Given data:

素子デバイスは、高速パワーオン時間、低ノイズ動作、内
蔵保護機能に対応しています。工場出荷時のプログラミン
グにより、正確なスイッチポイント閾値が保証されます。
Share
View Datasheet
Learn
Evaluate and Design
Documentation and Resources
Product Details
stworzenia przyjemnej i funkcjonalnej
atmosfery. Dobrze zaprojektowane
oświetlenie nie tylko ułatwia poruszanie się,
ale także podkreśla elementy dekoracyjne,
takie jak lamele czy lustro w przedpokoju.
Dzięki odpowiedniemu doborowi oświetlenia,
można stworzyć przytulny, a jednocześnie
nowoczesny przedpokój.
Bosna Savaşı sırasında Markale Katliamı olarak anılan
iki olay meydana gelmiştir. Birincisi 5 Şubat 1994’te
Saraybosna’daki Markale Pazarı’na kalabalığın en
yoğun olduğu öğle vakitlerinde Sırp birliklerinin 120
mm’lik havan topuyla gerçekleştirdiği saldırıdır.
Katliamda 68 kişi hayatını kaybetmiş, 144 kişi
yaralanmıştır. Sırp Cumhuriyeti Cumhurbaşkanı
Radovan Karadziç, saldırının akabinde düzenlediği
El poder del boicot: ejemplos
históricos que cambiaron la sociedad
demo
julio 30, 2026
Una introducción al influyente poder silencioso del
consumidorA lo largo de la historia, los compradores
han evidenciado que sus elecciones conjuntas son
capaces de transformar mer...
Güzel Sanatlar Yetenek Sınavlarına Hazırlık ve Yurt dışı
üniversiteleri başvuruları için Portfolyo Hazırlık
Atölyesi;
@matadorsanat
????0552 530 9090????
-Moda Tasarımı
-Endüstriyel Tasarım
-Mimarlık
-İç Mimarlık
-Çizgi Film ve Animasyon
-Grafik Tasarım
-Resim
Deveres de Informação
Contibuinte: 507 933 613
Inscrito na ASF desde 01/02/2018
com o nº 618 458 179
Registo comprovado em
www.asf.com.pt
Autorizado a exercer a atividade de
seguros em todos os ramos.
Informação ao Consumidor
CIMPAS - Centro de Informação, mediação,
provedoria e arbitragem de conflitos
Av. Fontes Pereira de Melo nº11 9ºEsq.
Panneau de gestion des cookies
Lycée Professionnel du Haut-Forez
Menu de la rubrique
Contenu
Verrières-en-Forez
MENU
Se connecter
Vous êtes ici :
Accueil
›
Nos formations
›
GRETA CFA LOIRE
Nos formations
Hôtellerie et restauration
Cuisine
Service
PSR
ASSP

Problem to solve:
Once more, give all the records exactly as they were written.

Exercise output:
素子デバイスは、高速パワーオン時間、低ノイズ動作、内
蔵保護機能に対応しています。工場出荷時のプログラミン
グにより、正確なスイッチポイント閾値が保証されます。
Share
View Datasheet
Learn
Evaluate and Design
Documentation and Resources
Product Details
stworzenia przyjemnej i funkcjonalnej
atmosfery. Dobrze zaprojektowane
oświetlenie nie tylko ułatwia poruszanie się,
ale także podkreśla elementy dekoracyjne,
takie jak lamele czy lustro w przedpokoju.
Dzięki odpowiedniemu doborowi oświetlenia,
można stworzyć przytulny, a jednocześnie
nowoczesny przedpokój.
Bosna Savaşı sırasında Markale Katliamı olarak anılan
iki olay meydana gelmiştir. Birincisi 5 Şubat 1994’te
Saraybosna’daki Markale Pazarı’na kalabalığın en
yoğun olduğu öğle vakitlerinde Sırp birliklerinin 120
mm’lik havan topuyla gerçekleştirdiği saldırıdır.
Katliamda 68 kişi hayatını kaybetmiş, 144 kişi
yaralanmıştır. Sırp Cumhuriyeti Cumhurbaşkanı
Radovan Karadziç, saldırının akabinde düzenlediği
El poder del boicot: ejemplos
históricos que cambiaron la sociedad
demo
julio 30, 2026
Una introducción al influyente poder silencioso del
consumidorA lo largo de la historia, los compradores
han evidenciado que sus elecciones conjuntas son
capaces de transformar mer...
Güzel Sanatlar Yetenek Sınavlarına Hazırlık ve Yurt dışı
üniversiteleri başvuruları için Portfolyo Hazırlık
Atölyesi;
@matadorsanat
????0552 530 9090????
-Moda Tasarımı
-Endüstriyel Tasarım
-Mimarlık
-İç Mimarlık
-Çizgi Film ve Animasyon
-Grafik Tasarım
-Resim
Deveres de Informação
Contibuinte: 507 933 613
Inscrito na ASF desde 01/02/2018
com o nº 618 458 179
Registo comprovado em
www.asf.com.pt
Autorizado a exercer a atividade de
seguros em todos os ramos.
Informação ao Consumidor
CIMPAS - Centro de Informação, mediação,
provedoria e arbitragem de conflitos
Av. Fontes Pereira de Melo nº11 9ºEsq.
Panneau de gestion des cookies
Lycée Professionnel du Haut-Forez
Menu de la rubrique
Contenu
Verrières-en-Forez
MENU
Se connecter
Vous êtes ici :
Accueil
›
Nos formations
›
GRETA CFA LOIRE
Nos formations
Hôtellerie et restauration
Cuisine
Service
PSR
ASSP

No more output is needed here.